Shelah, meanwhile, accused Netanyahu and Defense Minister Moshe Ya’alon of “paralysis, on the road to war.” The incident on the Gaza border, he said, was “another step in the escalation that will lead us to the next round of violence with Hamas. There is a difference between the gunfire of wayward organizations and laying an explosive charge along the border. Add to that the attempts by Hamas to execute terrorist attacks from the West Bank, and it becomes clear that, as in the period preceding Protective Edge, the enemy may not have decided that there will be a war, but it is ready for it.”
As Shelah sees it, the reason is obvious. “The economic situation in Gaza is worse than it was six months ago. The Egyptian pressure is suffocating, and the Israeli government is doing nothing to delay the war.” Netanyahu and Ya’alon, he argued, aren’t taking the initiative and aren’t reaching out to any parties in the region who might have the means and influence to take measures that would improve the civil infrastructure of the Gaza Strip, which could ease the economic pressure.
Politicians aren’t the only ones putting forward this argument. There is growing support among high-ranking IDF officers to promote infrastructure projects in the Gaza Strip, in the hope that by demonstrating the prospect of a new economic outlook, deterioration into another round of warfare could be avoided. In June 2014, just before Protective Edge, the defense establishment weighed an easing of restrictions on the import of goods through the Kerem Shalom crossing, but the step was not authorized. The easing of these restrictions was implemented almost immediately after the war.

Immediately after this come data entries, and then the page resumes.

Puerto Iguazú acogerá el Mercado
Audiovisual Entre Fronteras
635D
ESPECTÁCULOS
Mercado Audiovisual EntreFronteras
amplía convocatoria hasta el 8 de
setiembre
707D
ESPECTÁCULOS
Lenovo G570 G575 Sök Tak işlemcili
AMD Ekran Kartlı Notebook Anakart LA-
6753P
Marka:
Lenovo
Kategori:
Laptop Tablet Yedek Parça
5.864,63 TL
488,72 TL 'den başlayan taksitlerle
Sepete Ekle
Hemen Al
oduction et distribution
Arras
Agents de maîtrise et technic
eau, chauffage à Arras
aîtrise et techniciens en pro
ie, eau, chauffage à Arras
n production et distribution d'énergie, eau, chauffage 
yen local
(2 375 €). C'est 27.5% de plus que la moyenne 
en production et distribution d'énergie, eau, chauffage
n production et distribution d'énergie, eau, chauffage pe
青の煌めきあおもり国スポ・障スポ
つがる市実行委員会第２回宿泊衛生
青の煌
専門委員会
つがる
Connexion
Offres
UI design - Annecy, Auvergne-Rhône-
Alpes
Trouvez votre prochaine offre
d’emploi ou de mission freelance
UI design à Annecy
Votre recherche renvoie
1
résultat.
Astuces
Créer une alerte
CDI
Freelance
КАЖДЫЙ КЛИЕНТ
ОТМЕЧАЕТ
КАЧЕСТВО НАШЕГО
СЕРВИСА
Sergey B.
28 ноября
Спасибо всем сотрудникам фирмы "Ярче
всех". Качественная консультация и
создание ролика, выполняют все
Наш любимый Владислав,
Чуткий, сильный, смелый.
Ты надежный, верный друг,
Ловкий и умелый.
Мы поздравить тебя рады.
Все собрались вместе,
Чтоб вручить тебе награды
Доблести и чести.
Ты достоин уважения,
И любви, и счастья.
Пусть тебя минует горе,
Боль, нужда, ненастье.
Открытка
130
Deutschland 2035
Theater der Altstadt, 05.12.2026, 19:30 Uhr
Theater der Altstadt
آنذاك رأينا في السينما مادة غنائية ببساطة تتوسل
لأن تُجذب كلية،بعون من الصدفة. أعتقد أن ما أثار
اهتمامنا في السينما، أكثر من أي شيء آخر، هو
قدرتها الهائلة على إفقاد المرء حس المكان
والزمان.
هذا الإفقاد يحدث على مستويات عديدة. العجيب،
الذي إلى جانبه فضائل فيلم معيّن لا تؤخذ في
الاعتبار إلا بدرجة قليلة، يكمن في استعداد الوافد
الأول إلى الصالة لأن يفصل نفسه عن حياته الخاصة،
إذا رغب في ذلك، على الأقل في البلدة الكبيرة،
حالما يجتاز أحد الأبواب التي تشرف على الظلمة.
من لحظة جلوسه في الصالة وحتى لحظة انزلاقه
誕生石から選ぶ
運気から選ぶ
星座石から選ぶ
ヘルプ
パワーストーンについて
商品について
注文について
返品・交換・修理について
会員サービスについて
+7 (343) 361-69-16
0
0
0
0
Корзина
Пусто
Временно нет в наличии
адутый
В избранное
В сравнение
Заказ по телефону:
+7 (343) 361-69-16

Six months ago, there was an attempt to promote an initiative to build a seaport in Gaza, but it was shot down by the political leadership. Now a series of more modest projects are on the agenda that could accomplish two goals: bettering the harsh living conditions in the Gaza Strip (to some degree); this in turn would reduce the pressure on Hamas and the likelihood of it making a misguided decision to go to war again.
The projects being discussed include upgrading the power line from Israel to the Gaza Strip; supplying natural gas to Gaza’s power station; constructing water desalination plants; and further expansion of the border crossing at Kerem Shalom, which would even make it possible to import construction aggregate. Gaza’s needs are known: the power grid is faltering, with some parts of the Strip only receiving electricity for six to eight hours a day. Lurking in the near-distance is the issue of drinking water: The coastal aquifer is in serious danger due to salt in the water, and officials in Gaza are concerned about a severe shortage of clean drinking water within a few years.

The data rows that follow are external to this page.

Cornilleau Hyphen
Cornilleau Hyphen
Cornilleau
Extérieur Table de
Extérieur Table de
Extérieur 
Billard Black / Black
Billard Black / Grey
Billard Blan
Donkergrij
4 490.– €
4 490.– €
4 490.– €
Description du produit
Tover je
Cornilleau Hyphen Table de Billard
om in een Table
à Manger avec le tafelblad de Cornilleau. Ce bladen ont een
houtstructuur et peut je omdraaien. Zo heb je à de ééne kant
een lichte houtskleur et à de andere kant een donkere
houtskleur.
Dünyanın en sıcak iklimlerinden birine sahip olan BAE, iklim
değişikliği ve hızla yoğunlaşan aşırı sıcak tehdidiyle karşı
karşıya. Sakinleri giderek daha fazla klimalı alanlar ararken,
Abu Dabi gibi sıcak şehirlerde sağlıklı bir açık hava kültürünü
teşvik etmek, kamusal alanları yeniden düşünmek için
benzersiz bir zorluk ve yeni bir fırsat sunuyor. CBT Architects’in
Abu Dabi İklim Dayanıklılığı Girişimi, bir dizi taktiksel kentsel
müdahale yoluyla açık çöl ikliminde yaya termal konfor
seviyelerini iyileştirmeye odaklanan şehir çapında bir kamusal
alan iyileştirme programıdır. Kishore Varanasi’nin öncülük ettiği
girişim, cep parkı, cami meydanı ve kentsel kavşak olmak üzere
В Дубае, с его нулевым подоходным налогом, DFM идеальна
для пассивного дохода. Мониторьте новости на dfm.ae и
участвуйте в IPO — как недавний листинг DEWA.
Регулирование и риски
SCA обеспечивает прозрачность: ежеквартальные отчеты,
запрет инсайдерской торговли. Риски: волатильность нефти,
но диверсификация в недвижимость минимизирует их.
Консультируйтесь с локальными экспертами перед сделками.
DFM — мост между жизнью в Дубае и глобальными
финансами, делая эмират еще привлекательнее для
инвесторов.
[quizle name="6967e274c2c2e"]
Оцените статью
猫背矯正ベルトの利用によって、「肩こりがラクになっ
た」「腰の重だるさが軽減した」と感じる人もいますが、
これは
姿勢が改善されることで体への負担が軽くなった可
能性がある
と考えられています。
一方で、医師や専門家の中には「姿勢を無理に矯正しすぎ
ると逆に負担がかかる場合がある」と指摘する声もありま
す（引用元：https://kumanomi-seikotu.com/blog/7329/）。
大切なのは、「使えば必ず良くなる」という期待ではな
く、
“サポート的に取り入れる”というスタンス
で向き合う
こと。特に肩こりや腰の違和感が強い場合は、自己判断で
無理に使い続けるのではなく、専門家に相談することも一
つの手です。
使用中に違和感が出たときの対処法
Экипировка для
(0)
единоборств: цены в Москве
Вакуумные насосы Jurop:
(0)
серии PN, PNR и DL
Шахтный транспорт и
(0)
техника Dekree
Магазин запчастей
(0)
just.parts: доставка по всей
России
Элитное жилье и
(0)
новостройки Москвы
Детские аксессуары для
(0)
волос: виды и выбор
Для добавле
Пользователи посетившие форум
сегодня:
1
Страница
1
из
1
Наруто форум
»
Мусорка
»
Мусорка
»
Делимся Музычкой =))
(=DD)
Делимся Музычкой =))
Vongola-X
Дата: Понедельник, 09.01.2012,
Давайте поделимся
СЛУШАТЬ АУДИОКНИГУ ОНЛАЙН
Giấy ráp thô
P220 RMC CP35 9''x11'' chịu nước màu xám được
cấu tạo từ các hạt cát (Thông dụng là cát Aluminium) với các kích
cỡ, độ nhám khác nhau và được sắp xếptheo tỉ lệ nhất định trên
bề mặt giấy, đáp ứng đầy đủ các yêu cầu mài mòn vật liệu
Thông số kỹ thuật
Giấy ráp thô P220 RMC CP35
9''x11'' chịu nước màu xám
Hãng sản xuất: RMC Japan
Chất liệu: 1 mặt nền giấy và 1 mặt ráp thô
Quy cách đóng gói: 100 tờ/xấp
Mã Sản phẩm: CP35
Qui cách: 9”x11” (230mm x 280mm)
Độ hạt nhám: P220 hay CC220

Israel has reasons to oppose these projects. There is concern that some of the materials that would be imported into the Gaza Strip for the projects would be diverted by Hamas for military use, as the organization has done in the past 18 months with many imported goods. In addition, the issue of the return of the bodies of two Israeli soldiers, Lt. Hadar Goldin and Staff Sgt. Oron Shaul, is still unresolved. And even if Israel approves the infrastructure plans, it is by no means certain that suitable external funding would be found for them.
Other needs that have emerged in the region – such as the transfer of 3 billion euros (about $3.2 billion) from the European Union to Turkey, so the latter will assist in the absorption of hundreds of thousands of refugees from Syria (and ensure they do not continue on to the West) – are now receiving higher priority. Nonetheless, the Gazan time bomb is ticking ever louder. Ignoring the problem is liable to bring Israel back to the dark days of the summer of 2014.